Before I begin sounding like a commercial (oops, have I already?), let me put the brakes on a bit. Second Life offers amazing opportunities, true enough. However, there are cautions. The environment functions like a self-contained world in many ways and all the cautions one would implement in RL should be implemented in SL, to a large degree. Being safe is paramount and one should take pains to protect personal information. There is good and evil in SL, just like in RL.

Another concern is that of isolation. It's interesting to me that, while we live in an age of amazing communication tools, we seem to be becoming more and more isolated. Our focus is often on our latest text message instead of the people sharing the room space with us. Because SL is a captivating, immersive environment, there are those who find it easy to trade the uncertainties of RL for the relative safety of SL. Slowly and insidiously, SL begins to function as some sort of anemic replacement for RL and the individual runs the risk of becoming insular and without the necessary RL person-to-person interactions important to sustain positive mental health. This phenomenon is to be guarded against.

My experience in SL has been amazing. I've met a diverse group of intelligent, creative, and thoughtful people who have shared their lives with me as I've shared mine with them. We've become close in RL, in many instances, as well as in SL, and I've had the good fortune to meet many of them in RL (all appropriate precautions taken). Perhaps someday, I'll share some of my adventures. :-)

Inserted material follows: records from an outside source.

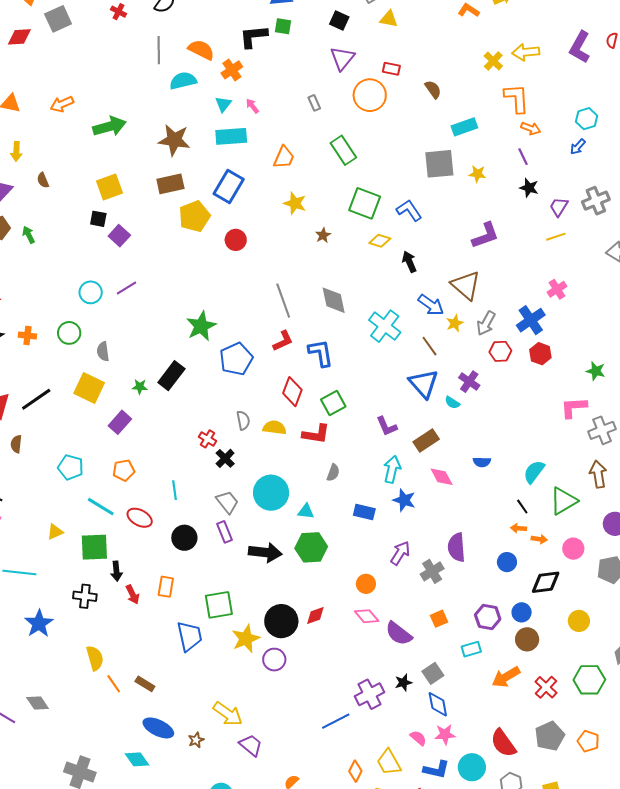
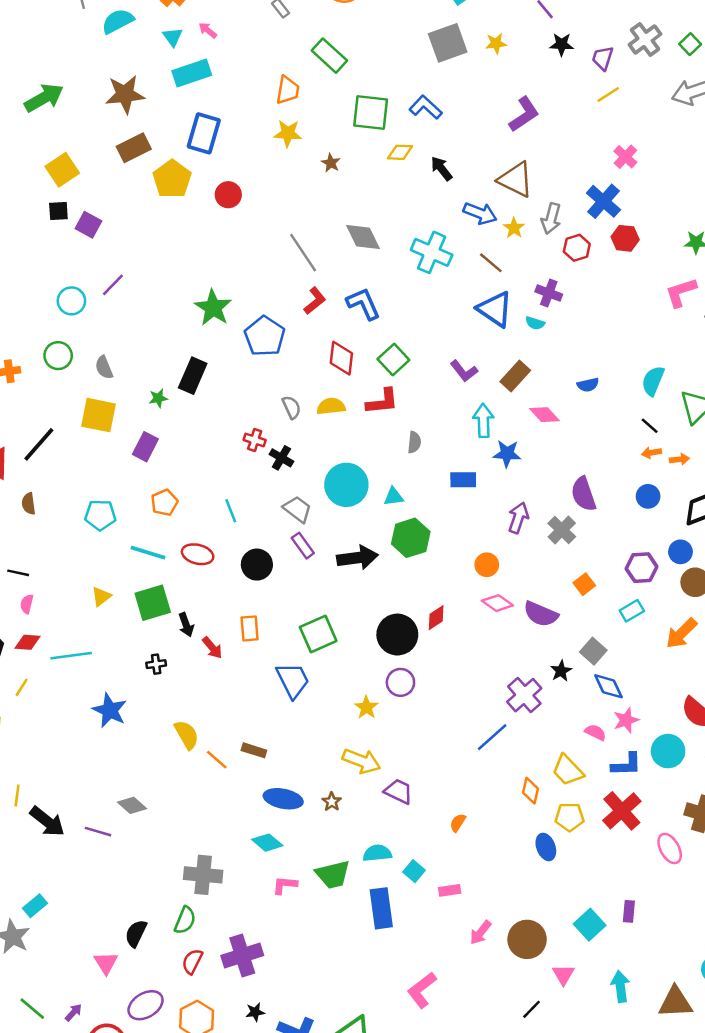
orange trapezoid: (284, 157) -> (288, 90), moved
black cross: (85, 596) -> (156, 664), size x0.7
yellow star: (246, 639) -> (366, 707), moved, size x0.7

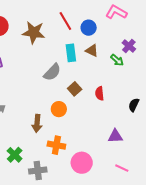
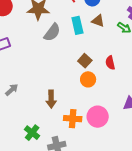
gray semicircle: (52, 72) -> (52, 32), moved
orange circle: (59, 109) -> (88, 79), moved
pink circle: (82, 163) -> (98, 117), moved

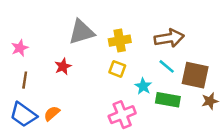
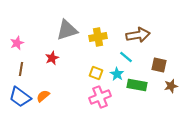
cyan line: (167, 66) -> (126, 57), moved
yellow square: (117, 69) -> (96, 73), moved
brown square: (195, 75) -> (159, 65), size x0.7

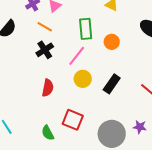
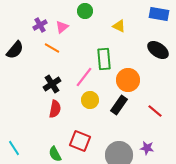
green rectangle: (86, 29) -> (104, 59), moved
orange circle: (112, 42) -> (128, 80), moved, size x1.5
black cross: (45, 50) -> (52, 84), moved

But the point is, SL offers a mechanism through which we can traverse the globe from the comfort of our own homes and interact with a variety of individuals representing myriad facets of the human experience. What an amazing opportunity! Recently, I spent an evening in an SL club and enjoyed spirited conversation with people from England, The Netherlands, Germany, the US, and France...all at once! We were all talking, listening to the same music at the same time, commenting on world events, dancing, and sharing some laughs. It's a regular experience in SL.

My goal is not to talk you into getting an account, though you may choose to do that. My goal is to share a little of my experience and perhaps cause you to consider the possibilities. I believe that we only open the door for change and growth when we stretch and open ourselves to new experiences. Perhaps SL will be your next adventure!